Testing the Timing of Pembrolizumab Alone or With Chemotherapy as First Line Treatment and Maintenance in Non-small Cell Lung Cancer

Summary

Objectives

PRIMARY OBJECTIVE:
I. To evaluate overall survival (OS) in each of the 2 experimental arms (Arms A and B) to control (Arm C).

SECONDARY OBJECTIVES:
I. To evaluate progression-free survival (PFS) per Response Evaluation Criteria in Solid Tumors (RECIST) 1.1 for Arm C versus each of Arms A and B.
II. To evaluate best objective response rates per RECIST 1.1 for Arm C versus each of Arms A and B.
III. To estimate toxicity within each of the treatment arms via the Common Terminology Criteria for Adverse Events (CTCAE) criteria.
IV. To compare outcomes between Arms A and B.
V. To compare outcomes by treatment arm within subgroups defined by a cutpoint of PD-L1 expression at >= 50%.

BIOMARKER OBJECTIVE:
I. To collect and bank tissue and blood for future research studies, including potential development of a prognostic and predictive signature for pembrolizumab (MK-3475) in combination with chemotherapy versus pembrolizumab (MK-3475) alone.

EXPLORATORY IMAGING OBJECTIVES:
I. To collect and bank standard of care computed tomography (CT) imaging at baseline and first three follow-up post-treatment scans on first line treatment for validating the radiomic risk score with the following exploratory objectives:
Ia. To determine the negative predictive value (NPV) by validating the Radiomic Risk score on pre-treatment scans as well as compute differences between pre- and post- treatment scans (delta features) in determining which patients will benefit from first line pembrolizumab in the metastatic setting in both low (< 50%) and high (> 50%) PD-L1 cohorts using patients in Arm 1 and Arm 2 of the trial where pembrolizumab is used as first line treatment.
Ib. To determine the positive predictive value (PPV) by validating the Radiomic Risk score in order to predict which patients would benefit from combination pembrolizumab and subsequent chemotherapy vs. immunotherapy alone in both low (< 50%) and high (> 50%) PD-L1 cohorts using patients who went on to receive chemotherapy as second line and stratifying the patients based on those who received benefit from pembrolizumab plus chemotherapy versus (vs.) pembrolizumab alone.

OUTLINE: Patients are randomized to 1 of 3 arms.

ARM A: Patients receive pembrolizumab intravenously (IV) over 30 minutes on day 1. Cycles repeat every 21 days for up to 2 years in the absence of disease progression or unacceptable toxicity. Within 6 weeks of disease progression, patients receive pemetrexed IV over 10 minutes and carboplatin IV over 30 minutes on day 1. Treatment repeats every 21 days for up to 4 cycles in the absence of disease progression or unacceptable toxicity. Patients then may receive pemetrexed IV over 10 minutes on day 1. Cycles repeat every 21 days in the absence of disease progression or unacceptable toxicity.

ARM B: Patients receive pembrolizumab IV over 30 minutes on day 1. Cycles repeat every 21 days for up to 2 years in the absence of disease progression or unacceptable toxicity. Within 6 weeks of disease progression, patients receive pembrolizumab IV over 30 minutes, pemetrexed IV over 10 minutes, and carboplatin IV over 30 minutes on day 1. Treatment repeats every 21 days for up to 4 cycles in the absence of disease progression or unacceptable toxicity. Patients then receive pembrolizumab IV over 30 minutes and pemetrexed IV over 10 minutes on day 1. Cycles repeat every 21 days for up to 2 years for pembrolizumab in the absence of disease progression or unacceptable toxicity and until to disease progression for pemetrexed.

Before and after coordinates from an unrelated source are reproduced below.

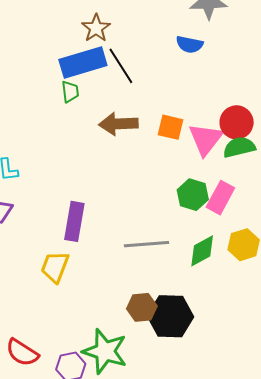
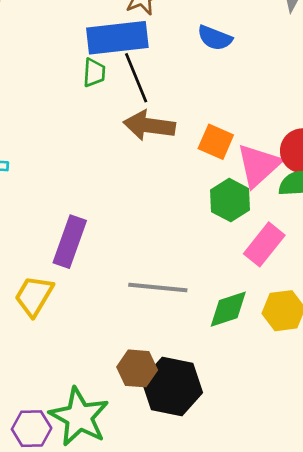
blue semicircle: (189, 44) -> (215, 38), moved
black line: (121, 66) -> (136, 78), moved
green hexagon: (193, 195) -> (230, 200), moved

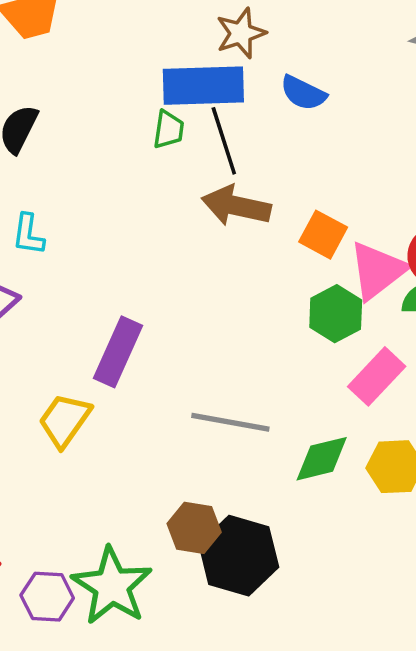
blue semicircle: (215, 38) -> (303, 93), moved

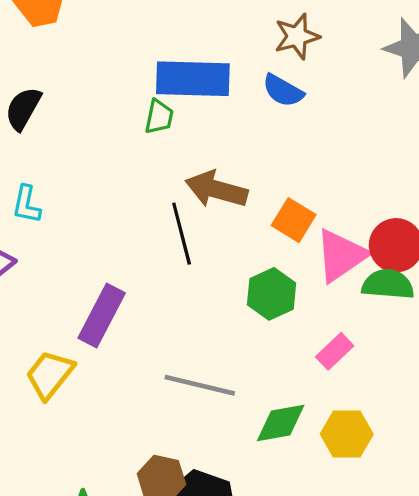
brown star: (241, 33) -> (297, 36), moved
black line: (224, 141) -> (182, 234), moved
green hexagon: (336, 314) -> (272, 294), moved
pink rectangle: (377, 376) -> (335, 351), size x0.7

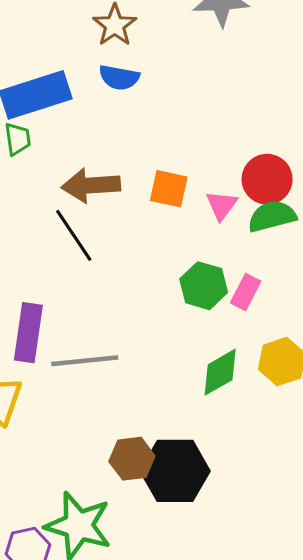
pink triangle: (341, 255) -> (222, 205), size x0.6
green hexagon: (272, 294) -> (204, 286), moved
gray line: (200, 385) -> (85, 361), moved

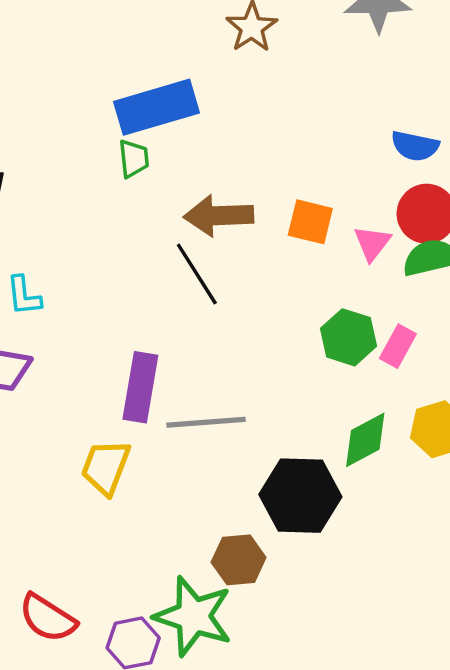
blue semicircle: (119, 77) -> (415, 146), moved
brown hexagon: (132, 459) -> (239, 560), moved
black hexagon: (175, 471) -> (300, 496), moved

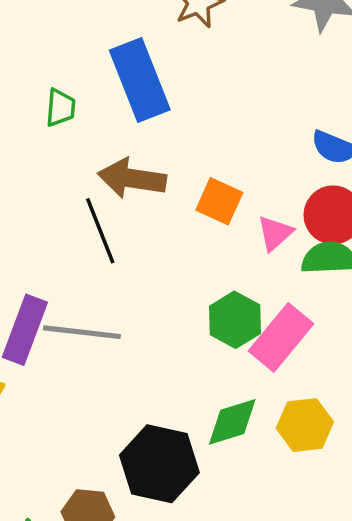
blue rectangle: (156, 107) -> (140, 80), moved, turned 74
pink rectangle: (398, 346) -> (281, 337), size x1.6
gray line: (206, 422) -> (82, 332), moved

ARM C: Patients receive pembrolizumab IV over 30 minutes, pemetrexed IV over 10 minutes, and carboplatin IV over 30 minutes on day 1. Treatment repeats every 21 days for up to 4 cycles in the absence of disease progression or unacceptable toxicity. Patients then receive pembrolizumab IV over 30 minutes and pemetrexed IV over 10 minutes on day 1. Cycles repeat every 21 days for up to 2 years for pembrolizumab in the absence of disease progression or unacceptable toxicity and until to disease progression for pemetrexed.

Patients undergo magnetic resonance imaging (MRI) during screening, CT scan and blood sample collection throughout the study, and may undergo position emission tomography (PET) scan throughout the study.

After completion of study treatment, patients are followed up for 5 years.